“If you join the organization, if you are a hail-fellow-well-met with all the Pat McCanns of the city,” retorted the Judge, sternly—“if you sink to that level, you would certainly leave your children something very different from what your father left you. If you do, I doubt whether the organization will go out of its way to offer inducements to your son. It will expect to get him cheap.”
The young lawyer flushed again, and then he laughed uneasily.
“You are hard on me, Judge,” he said at last.
“I want you to be hard on yourself now,” the older man returned. “I know you, Curtis; I know the stock you come of, and I am sure you will be hard enough on yourself—when it is too late.”
“I’m not going to rob a bank, am I?” urged the younger man.
“You are going to rob yourself,” was the swift answer. “You are going to rob your children, if you ever have any, of what your father left you—the priceless heritage of an honored name.”

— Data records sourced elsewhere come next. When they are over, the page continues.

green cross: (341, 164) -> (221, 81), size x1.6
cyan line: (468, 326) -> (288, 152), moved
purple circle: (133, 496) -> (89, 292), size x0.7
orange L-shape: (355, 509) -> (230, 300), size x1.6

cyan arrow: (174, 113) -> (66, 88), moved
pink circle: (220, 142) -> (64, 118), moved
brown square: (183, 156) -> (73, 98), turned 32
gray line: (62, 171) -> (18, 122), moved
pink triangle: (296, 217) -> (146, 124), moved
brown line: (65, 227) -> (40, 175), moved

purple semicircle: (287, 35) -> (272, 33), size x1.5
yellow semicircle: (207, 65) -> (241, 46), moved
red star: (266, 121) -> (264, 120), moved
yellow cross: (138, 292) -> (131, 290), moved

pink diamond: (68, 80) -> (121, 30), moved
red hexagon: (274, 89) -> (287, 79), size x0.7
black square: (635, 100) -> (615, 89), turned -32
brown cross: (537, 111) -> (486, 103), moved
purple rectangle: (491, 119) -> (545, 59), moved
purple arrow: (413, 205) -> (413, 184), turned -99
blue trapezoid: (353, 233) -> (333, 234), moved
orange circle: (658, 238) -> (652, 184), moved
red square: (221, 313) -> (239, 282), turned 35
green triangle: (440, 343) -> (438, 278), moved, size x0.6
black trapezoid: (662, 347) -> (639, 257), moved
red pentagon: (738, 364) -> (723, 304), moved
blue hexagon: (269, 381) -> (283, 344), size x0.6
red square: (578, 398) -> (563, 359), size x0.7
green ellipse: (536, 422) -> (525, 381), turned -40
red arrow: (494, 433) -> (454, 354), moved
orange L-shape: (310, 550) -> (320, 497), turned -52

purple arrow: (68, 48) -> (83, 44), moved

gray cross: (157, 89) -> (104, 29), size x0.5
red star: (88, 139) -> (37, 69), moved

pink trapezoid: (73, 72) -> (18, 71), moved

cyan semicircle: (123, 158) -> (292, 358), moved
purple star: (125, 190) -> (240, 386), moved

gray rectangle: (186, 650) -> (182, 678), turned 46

“Come, now, Judge,” said Van Dyne, “is that quite fair? You speak as if I were going to enroll in the Forty Thieves.”
“If I thought you capable of doing that I should not be speaking to you at all,” was the reply.
“Pat McCann isn’t a bad fellow really,” the young man declared. “He means well enough. And the rest of them are not rascals, either; they are not the crew of pirates the papers call them. They are giving the city as good a government now as our mixed population will stand. They have their ambition to do right; and I sincerely believe that they mean to do the best they know how.”
“That’s it precisely,” the Judge asserted. “They mean to do the best they know how. But how much do they know?”